[[ DATA EXCERPTS, beginning ]]

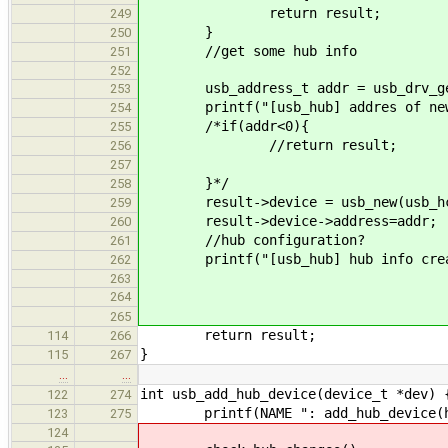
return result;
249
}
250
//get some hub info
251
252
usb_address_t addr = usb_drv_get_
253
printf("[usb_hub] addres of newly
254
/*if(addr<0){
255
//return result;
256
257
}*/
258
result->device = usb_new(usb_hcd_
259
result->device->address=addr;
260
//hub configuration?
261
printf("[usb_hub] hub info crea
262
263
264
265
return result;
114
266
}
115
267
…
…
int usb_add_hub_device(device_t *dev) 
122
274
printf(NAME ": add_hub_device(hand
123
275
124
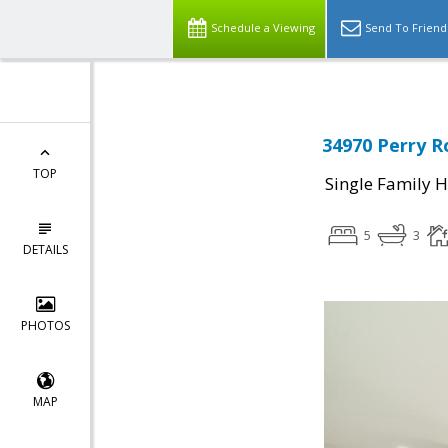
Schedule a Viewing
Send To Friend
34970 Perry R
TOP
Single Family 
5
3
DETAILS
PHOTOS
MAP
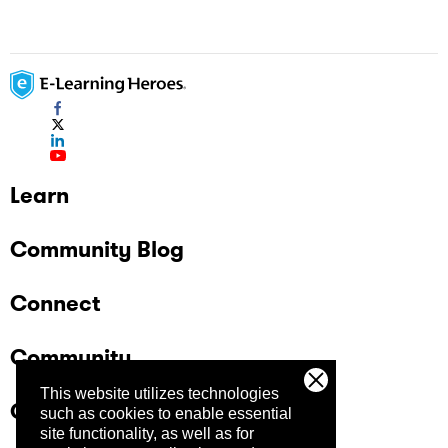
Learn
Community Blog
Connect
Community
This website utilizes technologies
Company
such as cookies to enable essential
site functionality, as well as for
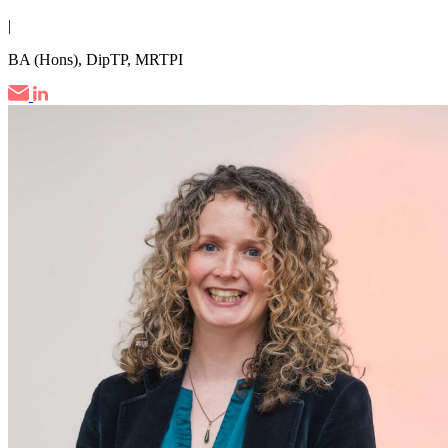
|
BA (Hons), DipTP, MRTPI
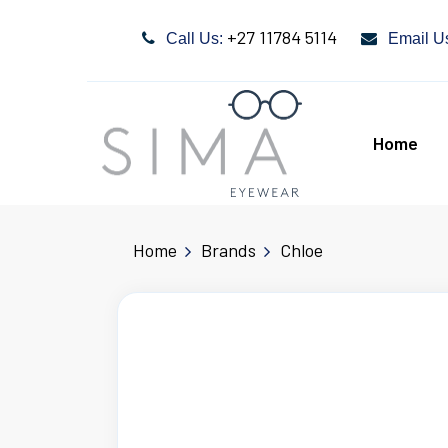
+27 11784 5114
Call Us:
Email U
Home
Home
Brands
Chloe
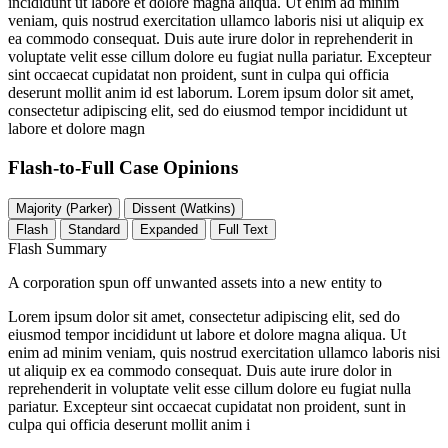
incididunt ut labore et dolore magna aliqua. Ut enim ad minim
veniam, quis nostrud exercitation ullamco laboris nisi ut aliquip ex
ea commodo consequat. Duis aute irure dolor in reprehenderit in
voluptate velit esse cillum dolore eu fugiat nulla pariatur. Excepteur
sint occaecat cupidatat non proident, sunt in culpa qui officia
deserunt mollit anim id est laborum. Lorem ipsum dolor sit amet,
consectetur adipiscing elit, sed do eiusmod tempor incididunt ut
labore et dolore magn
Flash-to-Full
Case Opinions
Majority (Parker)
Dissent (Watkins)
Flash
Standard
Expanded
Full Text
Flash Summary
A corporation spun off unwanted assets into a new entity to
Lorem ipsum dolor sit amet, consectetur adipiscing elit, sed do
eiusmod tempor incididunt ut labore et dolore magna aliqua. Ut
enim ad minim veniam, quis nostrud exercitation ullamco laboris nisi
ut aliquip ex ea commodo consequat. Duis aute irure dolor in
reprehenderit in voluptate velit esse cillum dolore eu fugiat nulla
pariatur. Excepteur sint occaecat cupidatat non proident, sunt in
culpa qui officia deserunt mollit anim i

[[ DATA EXCERPTS, end ]]

Repeat the records above exactly. No pictures go into the repeat.

• ANSWER TO THE EXERCISE:
return result;
249
}
250
//get some hub info
251
252
usb_address_t addr = usb_drv_get_
253
printf("[usb_hub] addres of newly
254
/*if(addr<0){
255
//return result;
256
257
}*/
258
result->device = usb_new(usb_hcd_
259
result->device->address=addr;
260
//hub configuration?
261
printf("[usb_hub] hub info crea
262
263
264
265
return result;
114
266
}
115
267
…
…
int usb_add_hub_device(device_t *dev) 
122
274
printf(NAME ": add_hub_device(hand
123
275
124
Schedule a Viewing
Send To Friend
34970 Perry R
TOP
Single Family 
5
3
DETAILS
PHOTOS
MAP
Learn
Community Blog
Connect
Community
This website utilizes technologies
Company
such as cookies to enable essential
site functionality, as well as for
|
BA (Hons), DipTP, MRTPI
+27 11784 5114
Call Us:
Email U
Home
Home
Brands
Chloe
incididunt ut labore et dolore magna aliqua. Ut enim ad minim
veniam, quis nostrud exercitation ullamco laboris nisi ut aliquip ex
ea commodo consequat. Duis aute irure dolor in reprehenderit in
voluptate velit esse cillum dolore eu fugiat nulla pariatur. Excepteur
sint occaecat cupidatat non proident, sunt in culpa qui officia
deserunt mollit anim id est laborum. Lorem ipsum dolor sit amet,
consectetur adipiscing elit, sed do eiusmod tempor incididunt ut
labore et dolore magn
Flash-to-Full
Case Opinions
Majority (Parker)
Dissent (Watkins)
Flash
Standard
Expanded
Full Text
Flash Summary
A corporation spun off unwanted assets into a new entity to
Lorem ipsum dolor sit amet, consectetur adipiscing elit, sed do
eiusmod tempor incididunt ut labore et dolore magna aliqua. Ut
enim ad minim veniam, quis nostrud exercitation ullamco laboris nisi
ut aliquip ex ea commodo consequat. Duis aute irure dolor in
reprehenderit in voluptate velit esse cillum dolore eu fugiat nulla
pariatur. Excepteur sint occaecat cupidatat non proident, sunt in
culpa qui officia deserunt mollit anim i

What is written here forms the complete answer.